I'm sure if they shop around, they'll eventually find a 'doctor' willing to oblige them.


----------



## jhark123 (Aug 26, 2008)

Not getting a permit only benefits the customer.


----------



## Golden view (Feb 16, 2012)

jhark123 said:


> Not getting a permit only benefits the customer.


Assuming the contractor is good.
And not always in the long run. Can cause problems when the place sells, for example.


----------



## Calidecks (Nov 19, 2011)

Kid? Did he just call you kid? :laughing:


----------



## TNTRenovate (Aug 19, 2010)

Californiadecks said:


> Kid? Did he just call you kid? :laughing:


I know you are old enough to be my dad, but him? :laughing:


----------



## ryan71 (Jan 25, 2016)

TNTSERVICES said:


> Did you seriously call me kid? Thanks!
> 
> We are talking about homes being held up or lost due to lack of permits, not construction related deaths. You might want to check your Alzheimer's meds old man, you are confused. :laughing:


I'm a hair under fifty, so I'm good. I was referring to deaths and court to relate to you proving this or that. That court room will put reality in your life's experience. 

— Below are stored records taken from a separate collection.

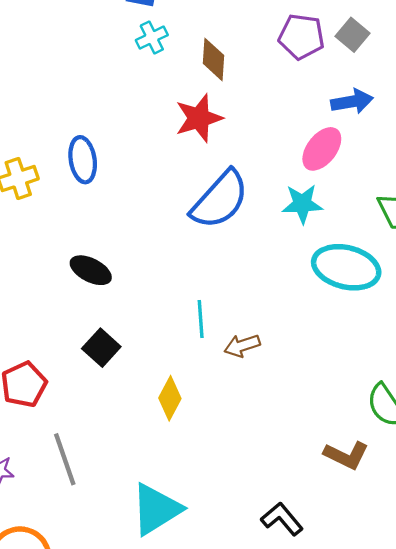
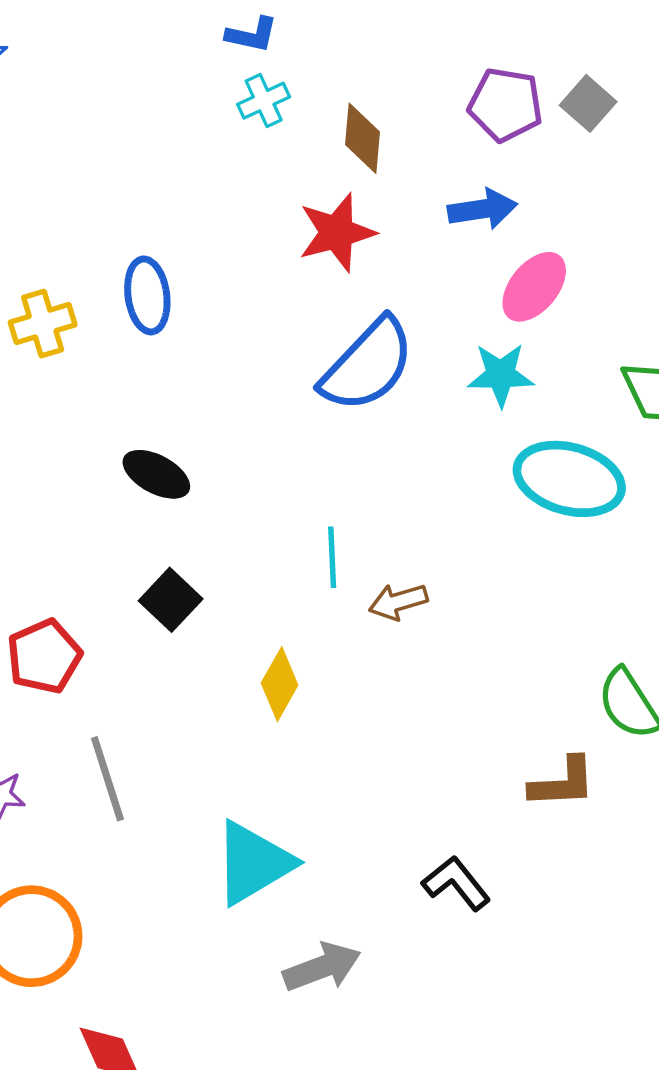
blue arrow: (352, 101) -> (482, 209), moved
brown L-shape: (346, 455) -> (563, 783), turned -30

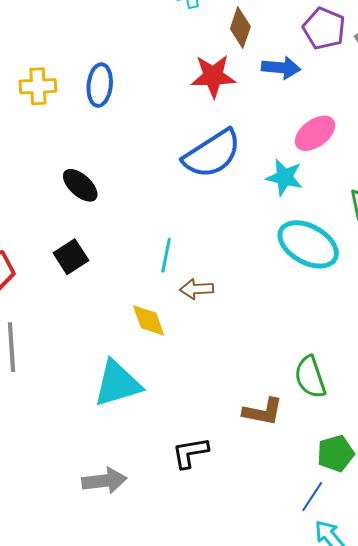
blue arrow: (482, 209) -> (281, 68), moved
yellow diamond: (280, 684) -> (149, 320), moved, turned -63
cyan triangle: (253, 863) -> (117, 384), moved
black L-shape: (456, 883) -> (190, 453), turned -75

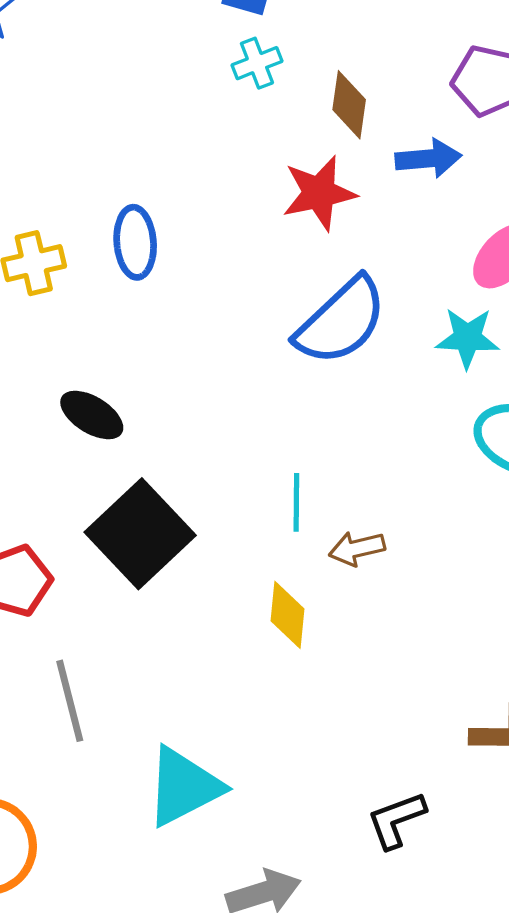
black ellipse: (80, 185) -> (92, 415), moved
black square: (71, 257) -> (140, 534), size x1.8
yellow diamond: (149, 320) -> (287, 615), turned 36
cyan triangle: (117, 384) -> (184, 787), moved

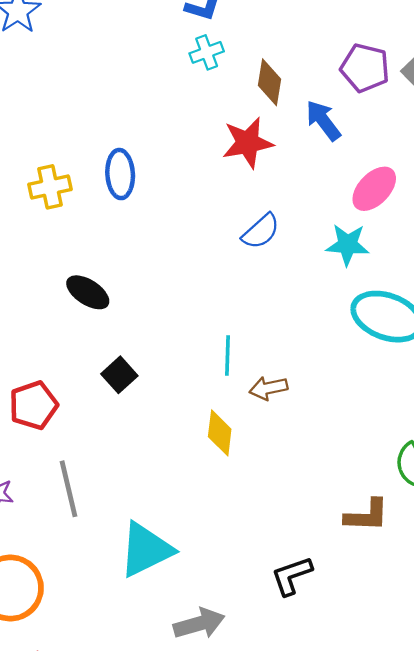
blue arrow: (428, 158) -> (323, 121), turned -123
blue semicircle: (341, 321) -> (261, 231), size x0.6
black square: (140, 534) -> (119, 375), size x0.5

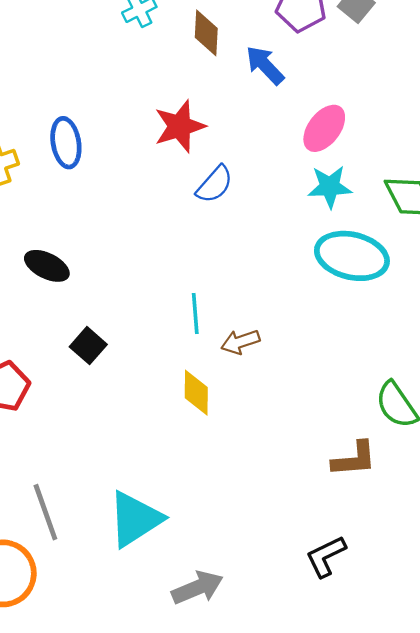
red star: (248, 143) -> (180, 126), moved
cyan star: (348, 245) -> (330, 187), moved
gray line: (68, 489) -> (45, 512), moved
black L-shape: (292, 576) -> (326, 556), moved

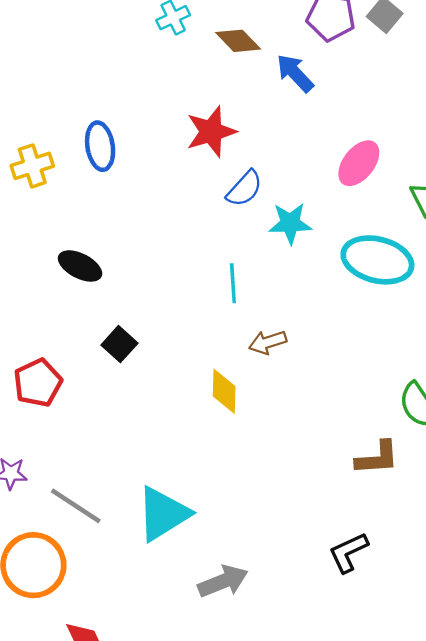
brown diamond: (206, 33) -> (238, 41), turned -48
pink ellipse: (324, 128) -> (359, 163), moved
cyan star: (330, 187) -> (290, 223), moved
cyan line: (195, 314) -> (233, 283), moved
gray line: (45, 512) -> (76, 506), turned -38

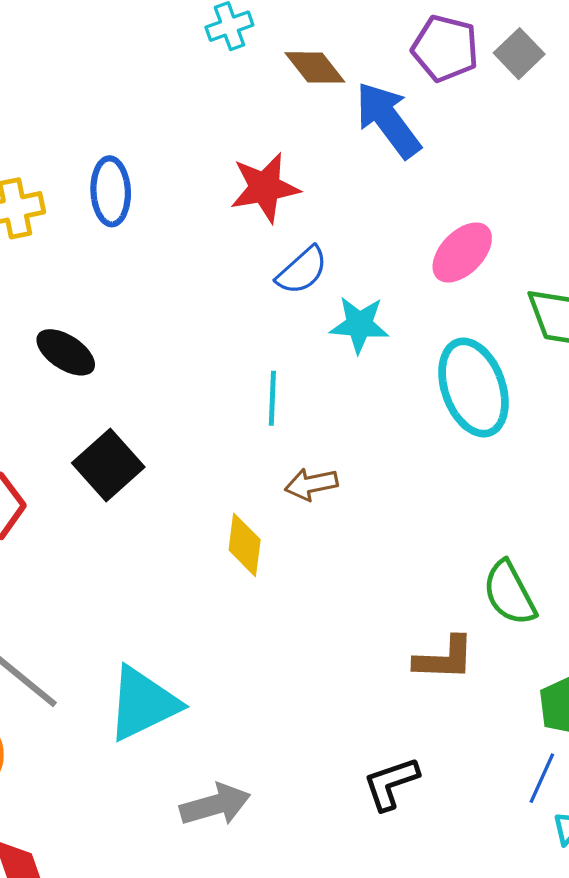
blue arrow: (295, 73) -> (388, 120), size x1.4
cyan ellipse: (377, 260) -> (474, 388), turned 50
black square: (119, 344) -> (108, 465), size x1.4

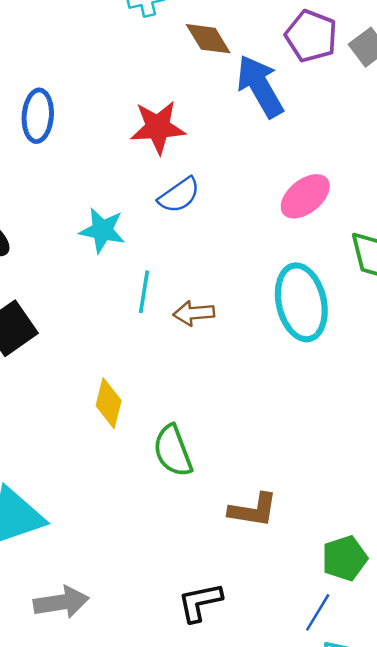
cyan star: (359, 325) -> (102, 230), moved
brown arrow: (311, 484) -> (194, 313), moved
green semicircle: (509, 593) -> (173, 451), moved

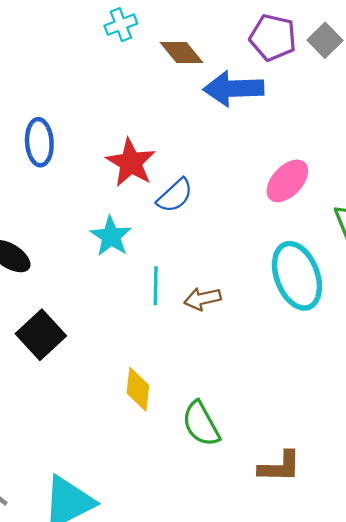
blue arrow: (260, 86) -> (234, 89), turned -54
red star: (158, 127) -> (131, 163), moved, turned -30
cyan star: (102, 230) -> (111, 236), turned 30

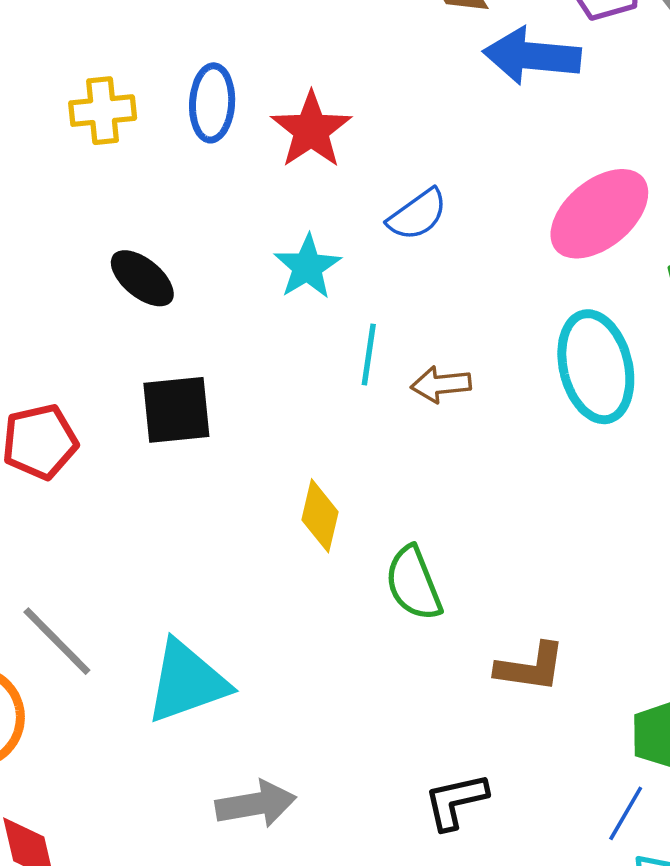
red star: (131, 163) -> (311, 130), moved
pink ellipse: (287, 181) -> (599, 214), size x1.4
black square: (41, 335) -> (176, 410), turned 30

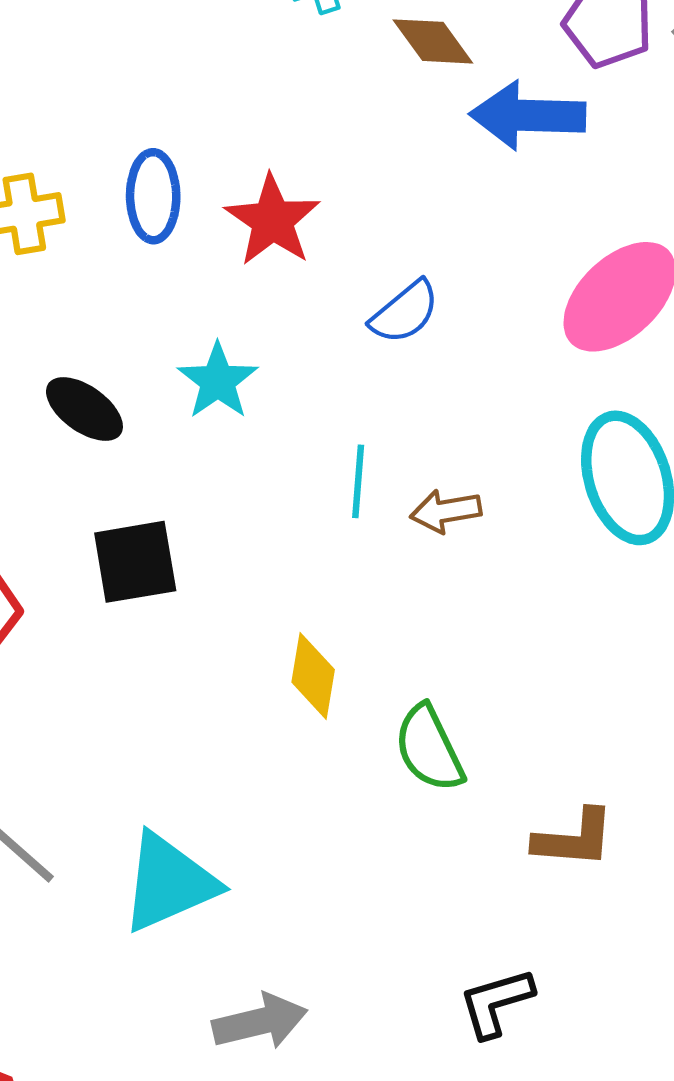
cyan star: (307, 267) -> (218, 381), moved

And yes, homes get held up for sale by no permit from time to time. Not often, but yes it happens. 

But, because your so smart and have so much experience, let me put it this way.

Lets say a buyer gets a home inspector, to do a report, finds structural issues that warrant the BCO to get involved because of safety issues. The homeowner wanting to open up his floor plan, took out a bearing wall holding a second floor and put in a subpar header to hold the load.
Now do you think that no permit held up that sale? I already know the answer. But what do you say, whippersnapper.


----------



## Calidecks (Nov 19, 2011)

I told the HO we'll just add the lights if he counts them he'll give us a correction notice. He never counted them. But we omitted a couple things so I had to go down and get permission not to build something on the plans. Nuts!


----------



## elementbldrs (Sep 26, 2010)

Californiadecks said:


> Nope, all responsibility falls on the contractor. The city will never be at fault for not seeing something. I'll bet you will find a disclaimer from your municipalities somewhere in your paperwork. Again if the place burns down because of faulty work you are going to get the shaft regardless.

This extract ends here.